Sometimes its Arrested Development, sometimes Don Imus. Win some, lose some.
Content directors and cultural creatives put stuff out there. If we don't want it: they can't sell it: it dies. And that is perfectly fair, fine, right, and just what freedom of speech means. All the ideas and styles get their test and run, and some of them make it. Not all of them make it in all contexts.Speech is contextual. You can't say just anything just anywhere. And grown-ups know that.
What creative types and programming directors also know, that most people don't, is there are Many More Ideas in the Hopper. Always. And we won't run out. So, most people also won't run out of entertainment. Relax. We're not going to make you make your own entertainment. We know that's really hard to do.
Two kinds of ideas generally make it: the very easy to swallow, and the very hard to swallow. Easy ones get out and catch on and burn out. Hard ones sometimes simmer around for a loooooong time, or become the bones of a culture, like the bones of our culture, both religious and philosophical. But, rarely is an idea, or a meme, both easy and hard.
What we are saying out here in America is that we're pretty well fed up with low-brow, adolescent, raunchy meaninglessness that we found entertaining and kinda subversive, or so fringe that we didn't look too hard, a few years ago.
Roll with it.
Or, make something other than the slippery slope argument in support raunch culture. Make a real argument extolling its values, virtues, stylistic complexity and innovation, its critique of values and styles that now impede cultural growth though they served at one time, its brave new themes or deepening treatment of timeless themes, its deep honor for the rich and surprising complexities of sexuality leading America out of its totally schizoid relation to sexuality, its role in forming a brave and culturally adventurous new generation who will bring us closer to the fulfillment of our own great possibilities.
Do it. If you can. But don't tell me that when a community says, This idea/meme is bad and harmful, that all ideas/memes are now in danger. They are not. Stop being so lazy and alarmist. Leave that to the Administration. Imus is not Cicero, killed and dismembered by the Senate of Rome for defending democracy and human dignity against its internal enemies. We all know it. We are acting accordingly.

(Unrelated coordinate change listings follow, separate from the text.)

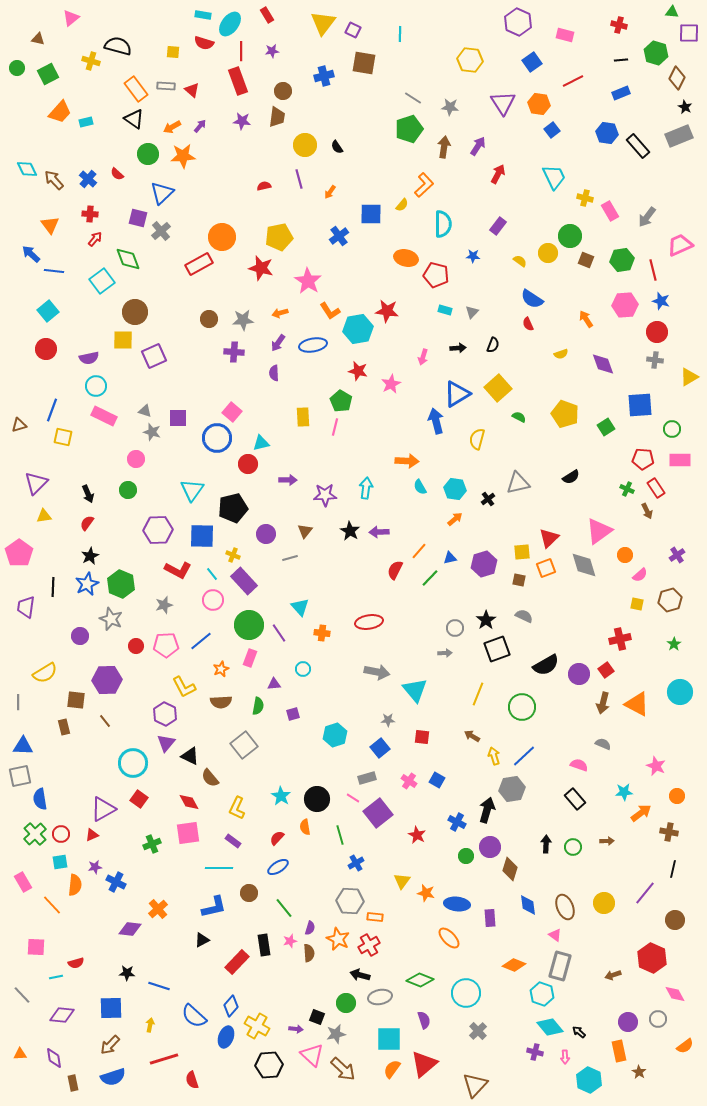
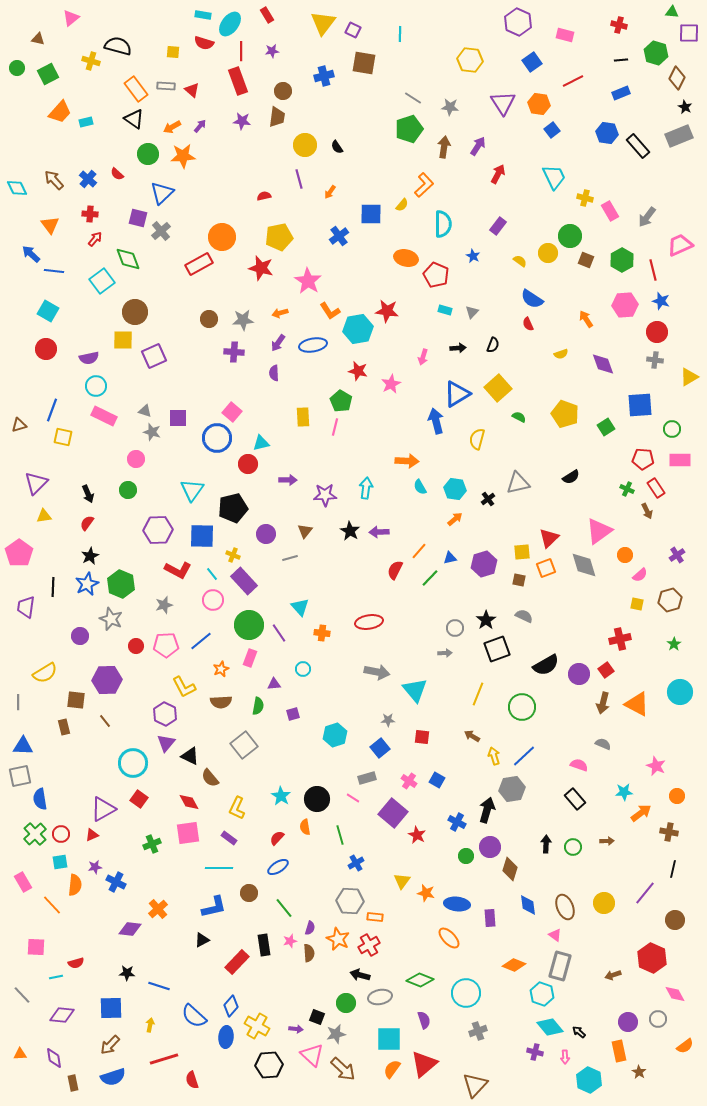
cyan diamond at (27, 169): moved 10 px left, 19 px down
red semicircle at (264, 186): moved 10 px down
blue star at (473, 256): rotated 24 degrees clockwise
green hexagon at (622, 260): rotated 20 degrees counterclockwise
red pentagon at (436, 275): rotated 10 degrees clockwise
cyan square at (48, 311): rotated 20 degrees counterclockwise
purple square at (378, 813): moved 15 px right; rotated 12 degrees counterclockwise
purple rectangle at (233, 841): moved 4 px left, 3 px up
gray cross at (478, 1031): rotated 24 degrees clockwise
blue ellipse at (226, 1037): rotated 15 degrees counterclockwise
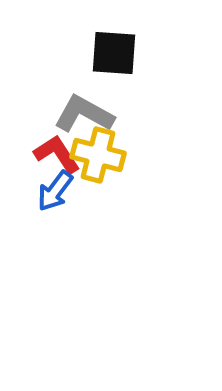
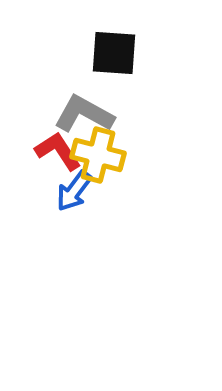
red L-shape: moved 1 px right, 3 px up
blue arrow: moved 19 px right
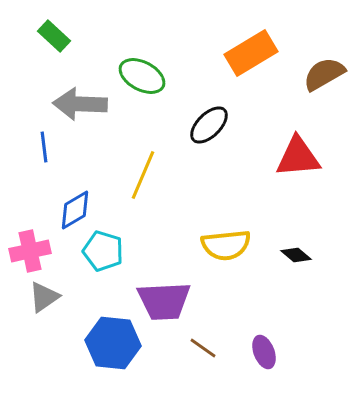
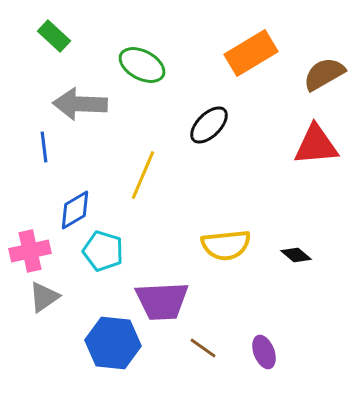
green ellipse: moved 11 px up
red triangle: moved 18 px right, 12 px up
purple trapezoid: moved 2 px left
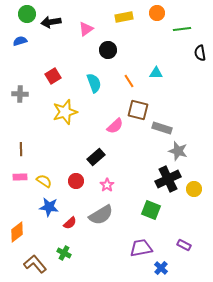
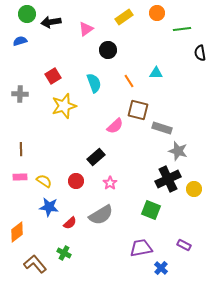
yellow rectangle: rotated 24 degrees counterclockwise
yellow star: moved 1 px left, 6 px up
pink star: moved 3 px right, 2 px up
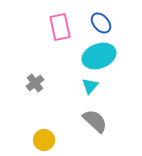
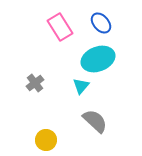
pink rectangle: rotated 20 degrees counterclockwise
cyan ellipse: moved 1 px left, 3 px down
cyan triangle: moved 9 px left
yellow circle: moved 2 px right
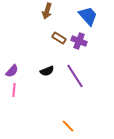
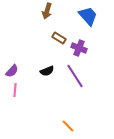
purple cross: moved 7 px down
pink line: moved 1 px right
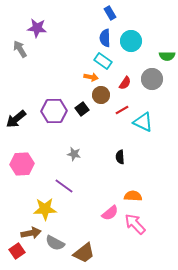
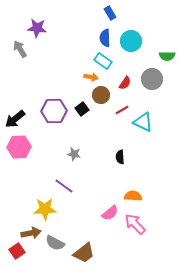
black arrow: moved 1 px left
pink hexagon: moved 3 px left, 17 px up
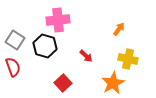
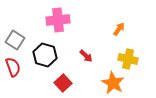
black hexagon: moved 9 px down
orange star: rotated 15 degrees counterclockwise
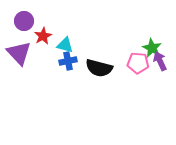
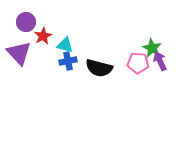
purple circle: moved 2 px right, 1 px down
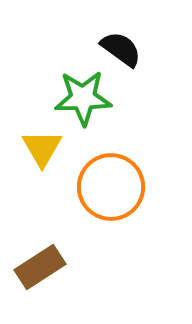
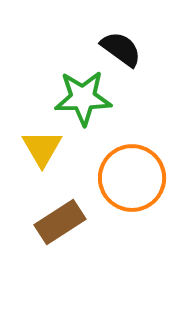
orange circle: moved 21 px right, 9 px up
brown rectangle: moved 20 px right, 45 px up
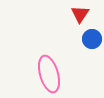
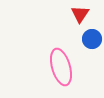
pink ellipse: moved 12 px right, 7 px up
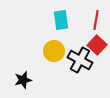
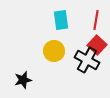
black cross: moved 7 px right
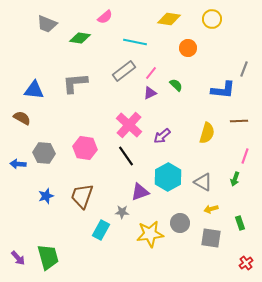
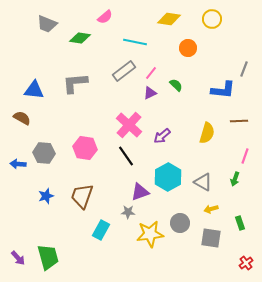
gray star at (122, 212): moved 6 px right
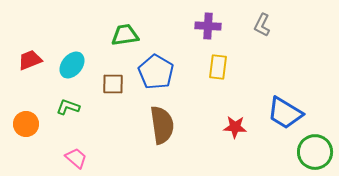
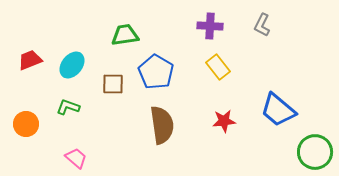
purple cross: moved 2 px right
yellow rectangle: rotated 45 degrees counterclockwise
blue trapezoid: moved 7 px left, 3 px up; rotated 9 degrees clockwise
red star: moved 11 px left, 6 px up; rotated 10 degrees counterclockwise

One of those hard ideas is Freedom of Speech. And our ancestors died for it because we wanted to be able to have open debates about Rather Weighty Matters, like war and other rights and how to distribute wealth and so forth without winding up like Cicero. That this Freedom of Speech also means your favorite way of vegging out or turning on is also protected, that's really just gravy. And you can titter, or get off, or veg out WithOut your entertainment drug of choice. You will still be you. I will still be me when Lost goes off the air. Some of us might have to learn to use our imaginations while we masturbate, but I promise, we can do it. I believe in us.
Do good (but not perfect) ideas like Humanism and the Enlightenment get attacked in the arena of ideas? Yes. And lately, they've been punched pretty hard. They are, however, very muscular ideas, deeply ingrained. They are not a style, they are not a performance, they are not designed to shock. That's why this trend, the schlock jock, and the raunch culture, will eventually either burn out or be burned out.
It asks nothing of us.
But eventually, in a kind of seasonally cyclical way, people want to be asked-of and they want their minds well fed, or at least not poisoned, and that season seems to be edging its way up out of the cold, cold, profitable ground. Maybe. We shall see.